78, Rome, 11 april, doodsoorzaak onbekend
Italiaans special effects-grimeur en regisseur. Verwierf zijn cultreputatie als schepper van monsterlijke special effects door zijn werk voor regisseur Lucio Fulci aan films als Zombi 2/Zombie Flesh Eaters/Zombies (1979), …e tu vivrai nel terrore! L’aldilà/The Beyond/Hotel der verdoemden (1981) en Quella villa accanto al cimitero/The House by the Cemetery/Het huis bij het kerkhof (1981). Ook spectaculaire bijdragen aan films als Apocalypse Domani/Cannibal Massacre (Anthony M. Dawson alias Antonio Margheriti, 1980), Conan the Destroyer (Richard Fleischer, 1984), Dune (David Lynch, 1984) en Rambo III (Peter MacDonald, 1988). Ook regisseerde De Rossi twee genrefilms, Cyborg – Il guerriero d’acciaio/Cy Warrior (tevens scenario; 1989) en Killer Crocodile 2 (tevens scenario; 1990).
Voor hij de visual effects ontwierp van Emanuelle in America (Joe D’Amato, 1977) was De Rossi een gewaardeerd filmgrimeur, vooral bij producties van Dino De Laurentiis, te beginnen met Le ore dell’amore (Luciano Salce, 1963). Onder meer deed hij de (speciale) make-up voor Il giovedì (Dino Risi, 1964), I maniaci/Beautiful Eyes (Fulci, 1964), I grandi condottieri/Gideon en Samson (Marcello Baldi en Francisco Pérez-Dolz, 1965), Io, io, io…e gli altri (Alessandro Blasetti, 1966), Svegliati e uccidi/Too Soon to Die (Carlo Lizzani, 1966), The Taming of the Shrew (Franco Zeffirelli, 1967), L’harem (Marco Ferreri, 1967), I giorni dell’ira/Days of Anger (Tonino Valerii, 1967), C’era una volta il West/Once Upon a Time in the West (Sergio Leone, 1968), The Invincible Six/De guerrilleros van Shiraz (Jean Negulesco, 1970), Quando le donne avevano la coda/Toen vrouwen staarrten hadden (Pasquale Festa Campanile, 1970), Waterloo (Sergei Bondartsjoek, 1970), Cosa Nostra/The Valachi Papers (Terence Young, 1972), La più bella serata della mia vita (Ettore Scola, 1972), Valdez il mezzosangue/The Valdez Horses (John Sturges en Duilio Coletti, 1973), Ash Wednesday (Larry Peerce, 1973), Novecento/1900 (Bernardo Bertolucci, 1976), Donald Sutherland in Casanova (Federico Fellini, 1976) en King of the Gypsies (Frank Pierson, 1978).
Daarna films als La Traviata (Zeffirelli, 1982), Dr.
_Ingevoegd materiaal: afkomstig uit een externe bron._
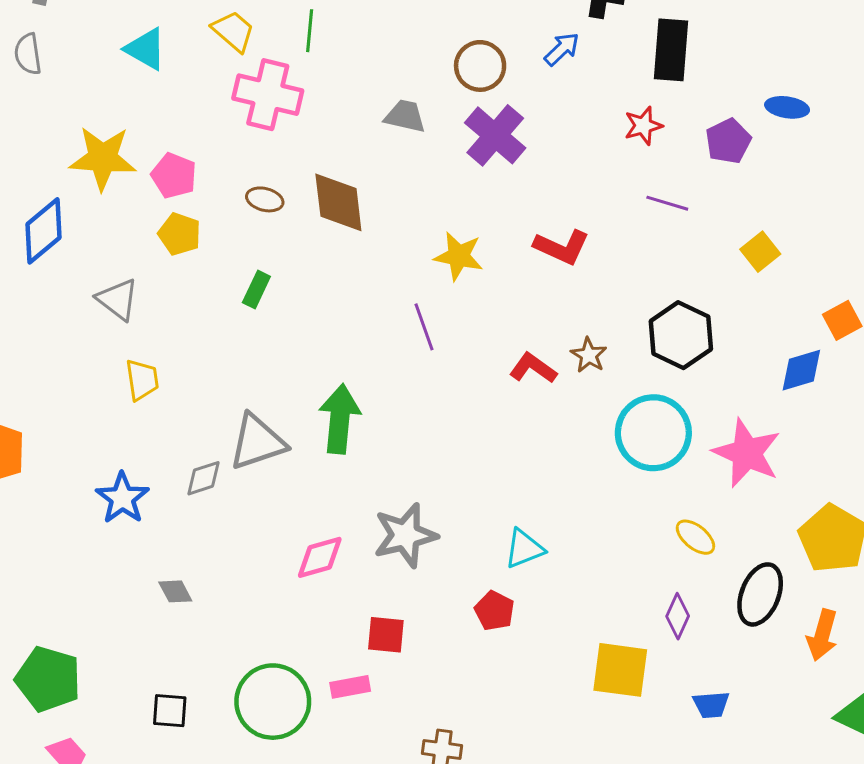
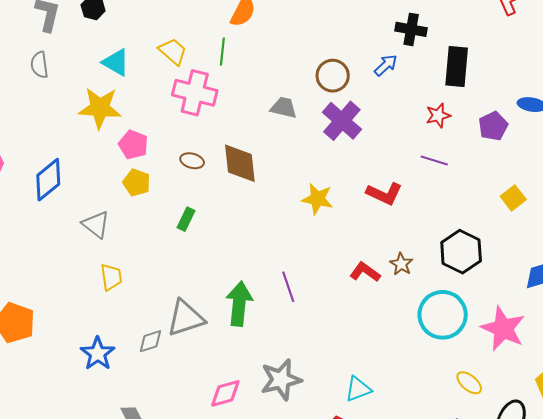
yellow star: (103, 158) -> (100, 108), moved
purple line: (667, 203) -> (434, 160), moved
purple line: (424, 327) -> (288, 287), moved

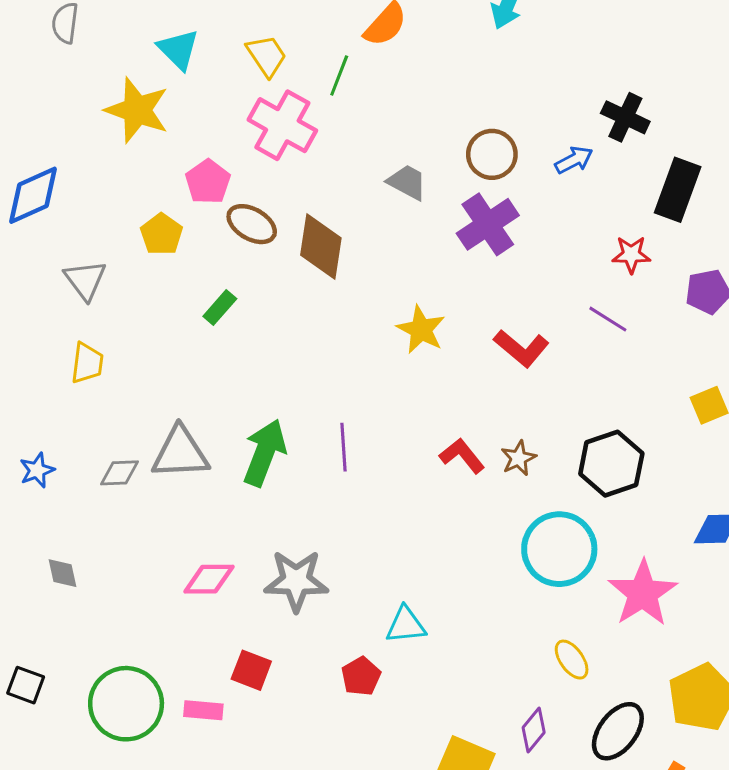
pink pentagon: (133, 145) -> (208, 182), moved
brown ellipse: (192, 161) -> (252, 224), size x1.4
blue star: (98, 354) -> (37, 470), size x0.7

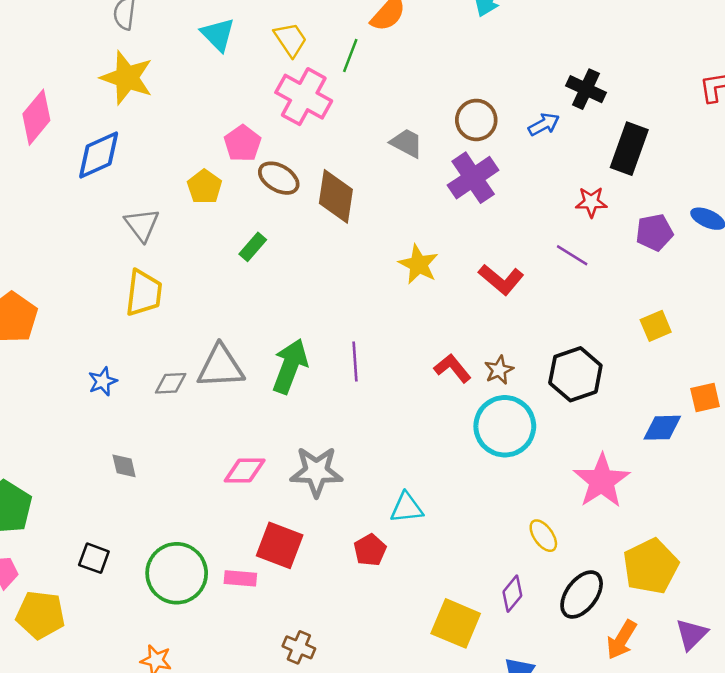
yellow star: (137, 110) -> (127, 78), moved
yellow trapezoid: (87, 363) -> (144, 293), size x1.4
cyan circle: (559, 549) -> (505, 426), moved
red square: (251, 670) -> (280, 545), size x1.4

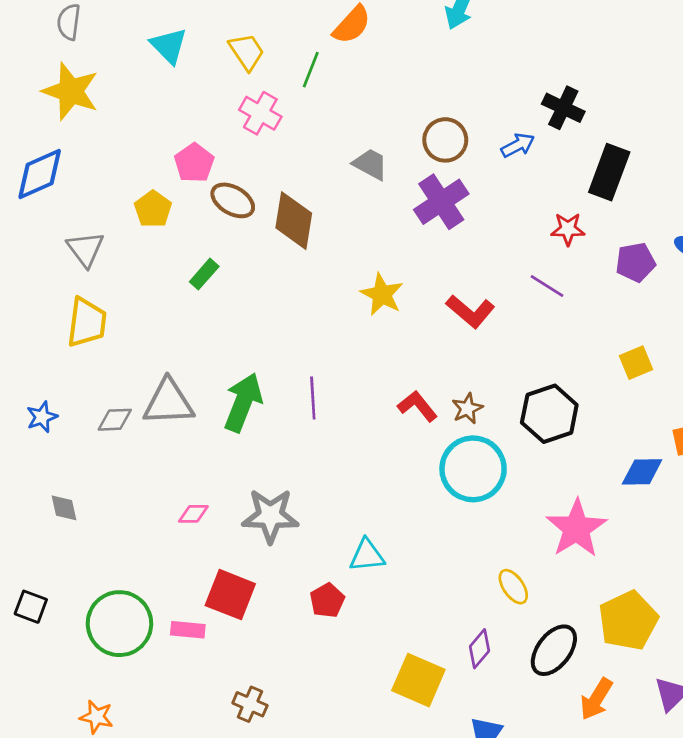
pink cross: (304, 97) -> (260, 113), size x0.7
pink diamond: (245, 470) -> (193, 514), size x0.7

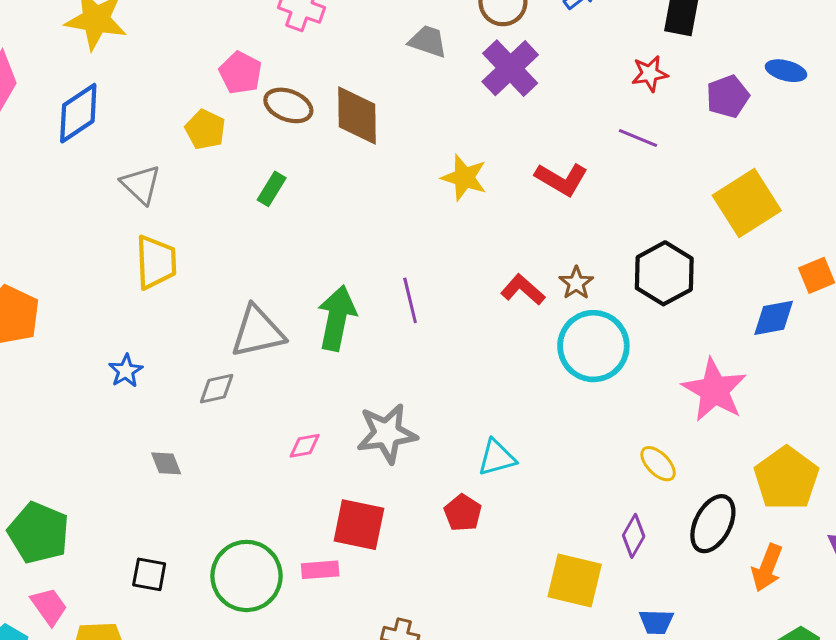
yellow square: (636, 363) -> (747, 203), size x1.8
gray diamond: (115, 420) -> (217, 389), moved

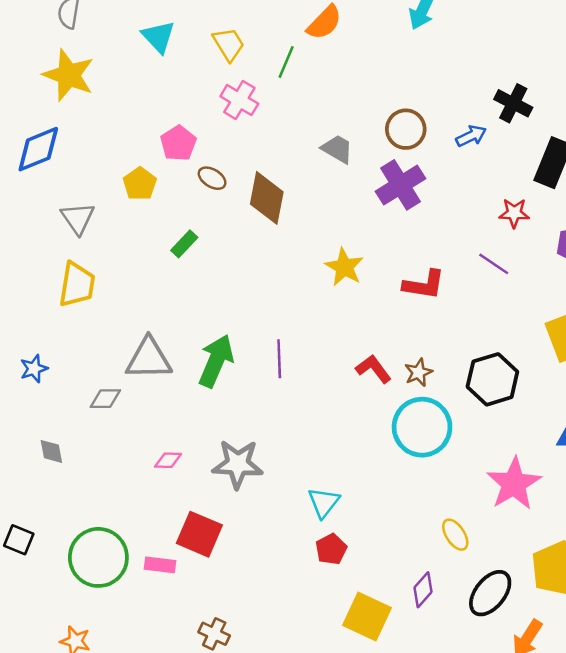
brown ellipse: (288, 105) -> (212, 178), size x0.7
red L-shape: (561, 179) -> (424, 285), turned -33
cyan triangle: (497, 458) -> (324, 502), turned -48
red pentagon: (463, 513) -> (331, 549), moved

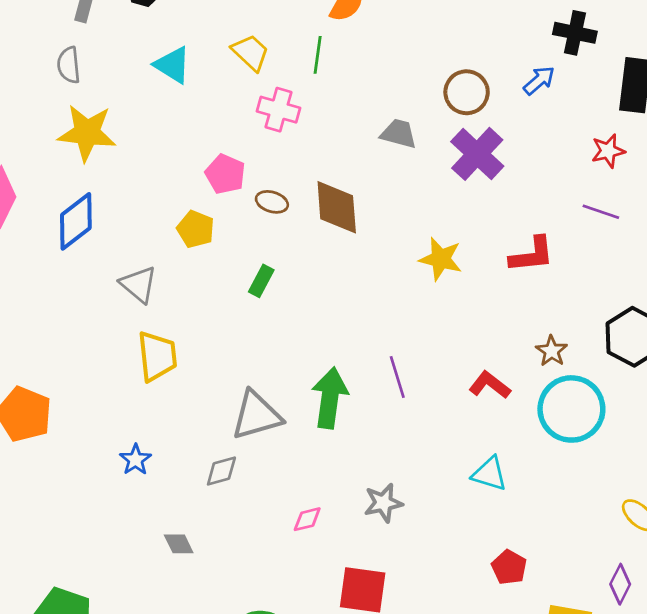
red L-shape: (374, 369) -> (490, 385), moved
gray star: (238, 464) -> (383, 503), size x0.7
cyan triangle: (324, 502) -> (490, 474), moved, turned -36

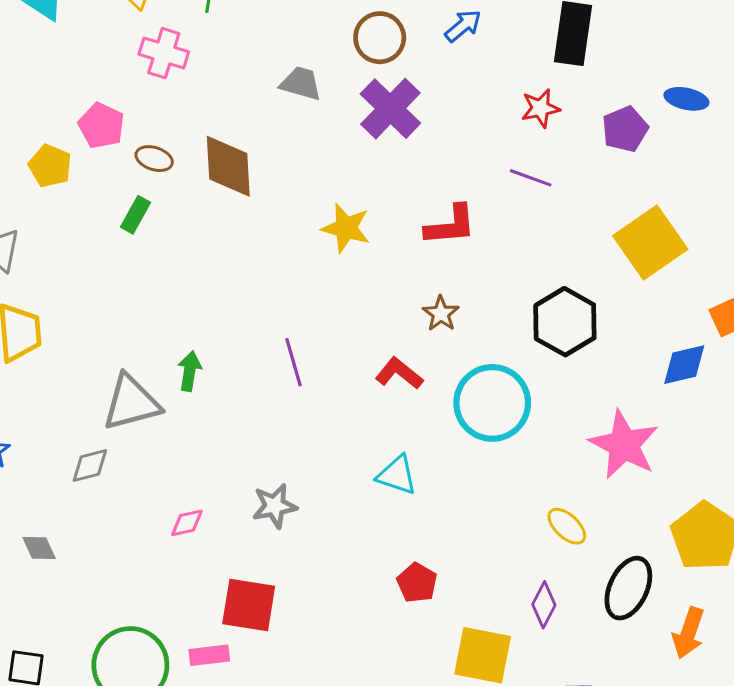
yellow pentagon: (196, 229) -> (50, 166), moved
green rectangle: (261, 281) -> (136, 215), moved
brown star: (552, 351) -> (441, 314), moved
green arrow: (330, 398) -> (190, 371), moved, size x0.6

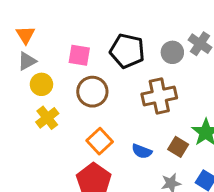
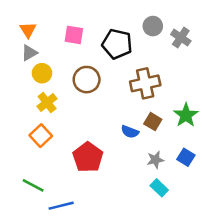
gray circle: (172, 52) -> (153, 26), moved
pink square: (79, 55) -> (74, 35), moved
orange square: (100, 141) -> (41, 136), moved
brown square: (178, 147) -> (153, 122), moved

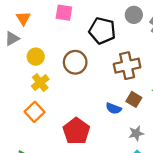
pink square: (74, 35) -> (64, 13), moved
gray triangle: (29, 53) -> (12, 39), moved

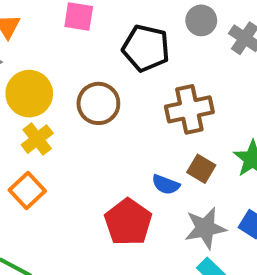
yellow circle: (36, 57) -> (29, 94), size x1.5
red pentagon: (76, 131) -> (128, 222), moved
gray star: (136, 133) -> (205, 228), size x1.5

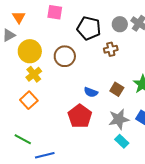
gray circle: (201, 20) -> (120, 24), moved
brown cross: (189, 109) -> (111, 49), moved, size x0.6
blue semicircle: (166, 185) -> (91, 92), moved

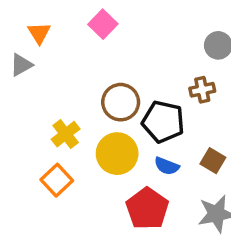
pink square: (55, 12) -> (103, 24), turned 35
black pentagon: (89, 28) -> (163, 122), moved
yellow circle: (30, 51) -> (117, 154), moved

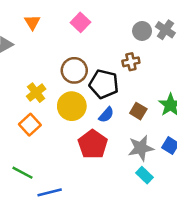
pink square: (103, 24) -> (80, 22), moved
orange triangle: (39, 33) -> (32, 22), moved
blue semicircle: (167, 166) -> (106, 115), turned -70

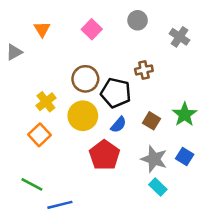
gray circle: (142, 31) -> (138, 20), moved
gray star: (141, 148) -> (154, 159), turned 30

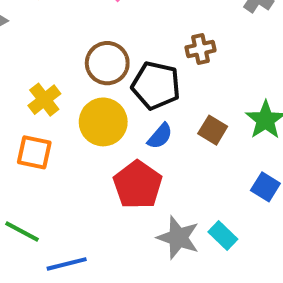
orange square: (40, 135) -> (34, 152), turned -35
gray star: (154, 159) -> (178, 238), moved

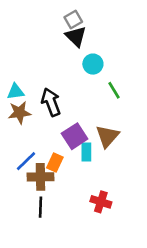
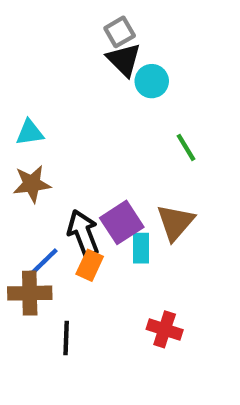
cyan circle: (93, 64) -> (152, 81), moved
cyan triangle: (16, 92) -> (30, 132), moved
black arrow: (51, 102) -> (83, 233), moved
brown cross: (40, 177) -> (30, 293), moved

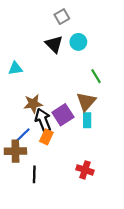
black triangle: (124, 60) -> (54, 44), moved
brown star: (32, 184) -> (33, 104), moved
brown triangle: (175, 222) -> (86, 102), moved
cyan rectangle: (141, 248) -> (87, 120), moved

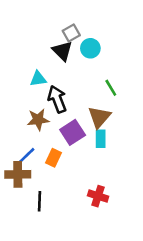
gray square: (62, 17) -> (71, 33), moved
cyan triangle: (15, 68) -> (38, 79), moved
black arrow: (43, 120) -> (57, 99), moved

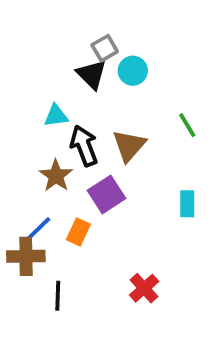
green line: (111, 88) -> (187, 125), moved
brown triangle: (99, 117) -> (129, 146), moved
brown star: (38, 120) -> (56, 176), turned -30
cyan rectangle: (101, 139) -> (187, 204), moved
red cross: (98, 196) -> (144, 288), turned 30

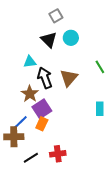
gray square: (105, 48) -> (56, 16), moved
purple square: (107, 194) -> (42, 109), moved
red cross: (144, 288) -> (58, 154), moved, turned 35
black line: (58, 296) -> (31, 158), turned 56

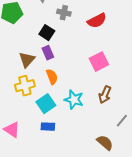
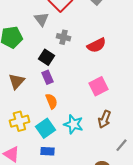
brown triangle: (27, 60) -> (16, 81), moved
yellow cross: (25, 86) -> (19, 121), moved

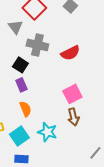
gray cross: (63, 37) -> (37, 45), size x1.5
brown arrow: (104, 119) -> (73, 117), moved, turned -36

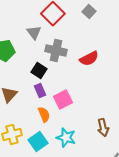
pink square: (72, 94) -> (63, 100), moved
brown arrow: (73, 117) -> (103, 128), moved

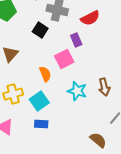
purple rectangle: (40, 90) -> (76, 40), moved
cyan star: (66, 138) -> (77, 91), moved

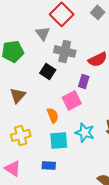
purple rectangle: (76, 40) -> (84, 81), turned 40
cyan square: (39, 101) -> (59, 140), moved, turned 30

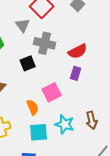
black square: (48, 71) -> (28, 63), turned 35
purple rectangle: (84, 81) -> (76, 73), moved

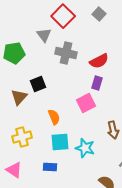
black square: (28, 63) -> (38, 84), moved
pink square: (52, 92) -> (86, 103), moved
cyan star: (65, 124) -> (85, 148), moved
M (Claude Chabrol, 1990), The Inner Circle (Andrei Konchalovsky, 1991), de miniseries Catherine the Great (Marvin J. Chomsky en John Goldsmith, 1995), DragonHeart (Rob Cohen, 1996), Daylight (Cohen, 1996), The Man in the Iron Mask (Randall Wallace, 1998), Astérix & Obélix contre César (Claude Zidi, 1999), Vatel (Roland Joffé, 2000), Harrison’s Flowers (Élie Chouraqui, 2000), Modigliani (Mick Davis, 2004), The Last Legion (Doug Leffer, 2007) en What Happened to Monday (Tommy Wirkola, 2017). Getrouwd met haarstyliste Mirella Sforza. Niet te verwarren met special effectsontwerper Gino De Rossi, die een BAFTA-nominatie kreeg voor The Last Emperor (Bertolucci, 1987).